France | France, Cour d'appel de Paris, Pôle 5 - chambre 3, 06 juin 2024, 22/14226


REPUBLIQUE FRANCAISE

AU NOM DU PEUPLE FRANCAIS







COUR D'APPEL DE PARIS



Pôle 5 - Chambre 3



ARRET DU 06 JUIN 2024



(n° 156/2024, 7 pages)



Numéro d'inscription au répertoire général : 22/14226 - N° Portalis 35L7-V-B7G-CGH5U



Décision déférée à la Cour : Jugement du 12 octobre 2021 - Tribunal judiciaire de Bobigny (chambre 5 / section 2) RG n° 21/02518





APPELANTE



S.C.I. SHEHERAZADE

Immatriculée au R.C.S. de Bobigny sous le n° 401 0

58 342

Agissant poursuites et diligences de ses représentants légaux domiciliés en cette qualité audit siège

[Adresse 1]

[Localité 2]



Représentée et assistée par Me Antoine DELAPALME...

REPUBLIQUE FRANCAISE

AU NOM DU PEUPLE FRANCAIS

COUR D'APPEL DE PARIS

Pôle 5 - Chambre 3

ARRET DU 06 JUIN 2024

(n° 156/2024, 7 pages)

Numéro d'inscription au répertoire général : 22/14226 - N° Portalis 35L7-V-B7G-CGH5U

Décision déférée à la Cour : Jugement du 12 octobre 2021 - Tribunal judiciaire de Bobigny (chambre 5 / section 2) RG n° 21/02518

APPELANTE

S.C.I. SHEHERAZADE

Immatriculée au R.C.S. de Bobigny sous le n° 401 058 342

Agissant poursuites et diligences de ses représentants légaux domiciliés en cette qualité audit siège

[Adresse 1]

[Localité 2]

Représentée et assistée par Me Antoine DELAPALME, avocat au barreau de Paris, toque : Z20

INTIMEE

S.A.R.L. EURO ORIENT ARTS

Immatriculée au R.C.S. de Bobigny sous le n° 444 048 425

Prise en la personne de ses représentants légaux domiciliés en cette qualité audit siège

[Adresse 1]

[Localité 2]

Défaillante, non constituée, déclaration d'appel et de conclusions signifiées le 15 novembre 2022 en vertu de l'article 659 du code de procédure civile

COMPOSITION DE LA COUR :

L'affaire a été débattue le 27 mars 2024, en audience publique, rapport ayant été fait par Mme Nathalie Recoules, présidente de chambre, conformément aux articles 804, 805 et 907 du code de procédure civile, les avocats ne s'y étant pas opposés.

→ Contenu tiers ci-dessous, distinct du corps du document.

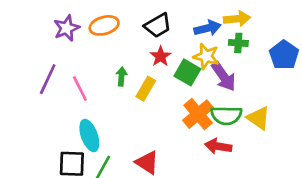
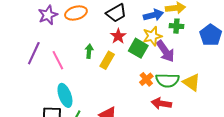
yellow star: (206, 56) -> (152, 36), turned -30
orange cross: (198, 114) -> (146, 79), size x0.6

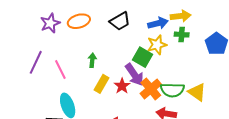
red star: (118, 36) -> (122, 86), moved
purple arrow: (165, 51) -> (134, 75), moved
yellow rectangle: (107, 60) -> (101, 84), moved
orange cross: (146, 79) -> (151, 89), size x1.5

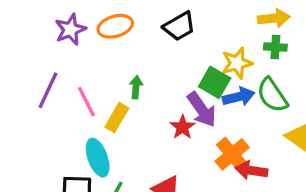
blue arrow: (158, 23) -> (239, 97), moved
yellow rectangle: (101, 84) -> (117, 118), moved
orange cross: (151, 89) -> (232, 154), moved
green semicircle: (172, 90) -> (272, 95), moved, turned 55

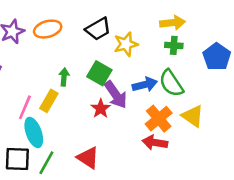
yellow star: (237, 63) -> (126, 44), moved
green square: (215, 82) -> (99, 73), moved
pink line: (86, 102) -> (25, 107), moved, turned 50
orange cross: (232, 154) -> (159, 119), moved

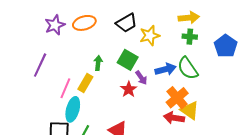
purple arrow: (116, 95) -> (141, 78), size x0.6
yellow triangle: (193, 116) -> (190, 110), moved
cyan ellipse: (34, 132) -> (73, 109), turned 35

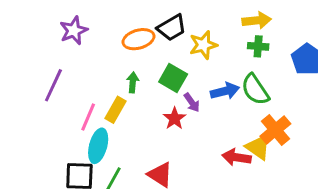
orange ellipse: (84, 23) -> (138, 39), moved
orange cross: (177, 98) -> (275, 130), moved

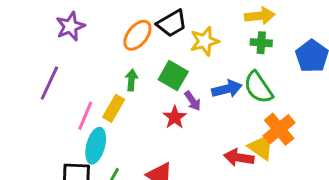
orange ellipse: (138, 39) -> (137, 35), turned -36

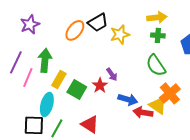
green square: (173, 76) -> (77, 89), moved
green arrow: (131, 80) -> (45, 60), moved, size x1.6
blue arrow: (227, 89) -> (128, 99), moved, turned 30
pink line: (85, 116) -> (28, 77), moved

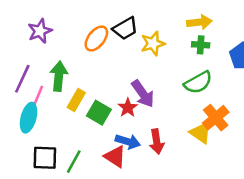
green semicircle: (156, 65) -> (198, 82), turned -85
purple arrow: (112, 74) -> (143, 94), size x1.6
blue arrow: (128, 99) -> (128, 141), moved
cyan ellipse: (47, 104) -> (29, 118), moved
red arrow: (143, 112) -> (157, 141), moved, turned -108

Ce magistrat a rendu compte des plaidoiries dans le délibéré de la Cour, composée de :

Mme Nathalie Recoules, présidente de chambre

Mme Sandra Leroy, conseillère

Mme Emmanuelle Lebée, magistrate honoraire exerçant des fonctions juridictionnelles

Greffier, lors des débats : Mme Sandrine Stassi-Buscqua

ARRÊT :

- défaut

- par mise à disposition de l'arrêt au greffe de la Cour, les parties en ayant été préalablement avisées dans les conditions prévues au deuxième alinéa de l'article 450 du code de procédure civile.

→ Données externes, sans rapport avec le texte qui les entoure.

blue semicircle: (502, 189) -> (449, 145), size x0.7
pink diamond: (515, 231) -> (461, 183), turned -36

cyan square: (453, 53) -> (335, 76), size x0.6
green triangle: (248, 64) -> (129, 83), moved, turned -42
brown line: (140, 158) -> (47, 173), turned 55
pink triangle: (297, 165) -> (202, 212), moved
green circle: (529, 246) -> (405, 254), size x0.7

- signé par Mme Nathalie Recoules, présidente de chambre et par Mme Sandrine Stassi-Buscqua, greffière, présente lors de la mise à disposition.

FAITS ET PROCÉDURE

Suivant contrat de bail en date du 15 janvier 1997, cessions en date du 17 mai 2000 et cession de bail sous seing privé enregistrée le 24 septembre 2002, la société Euro Orient arts est locataire d'un stand à usage commercial situé au rez-de-chaussée « Ilot 1 » [Adresse 1] et allée n° 2, lot n°101 à [Localité 2] (93), dont la SCI Sheherazade est propriétaire.

Par acte du 19 janvier 2021, la SCI Sheherazade a assigné la société Euro Orient arts devant le tribunal judiciaire de Bobigny auquel elle a demandé de constater que la défenderesse n'était pas occupante de bonne foi du stand susvisé, ne respectant pas son obligation essentielle qui est le règlement des loyers et charges, conformément aux clauses et conditions du bail et aux dispositions de l'article 1728 du code civil et prononcer la résiliation judiciaire du contrat de location vu les manquements par la locataire à ses obligations, conformément aux dispositions des articles 1224 et 1741 du code civil.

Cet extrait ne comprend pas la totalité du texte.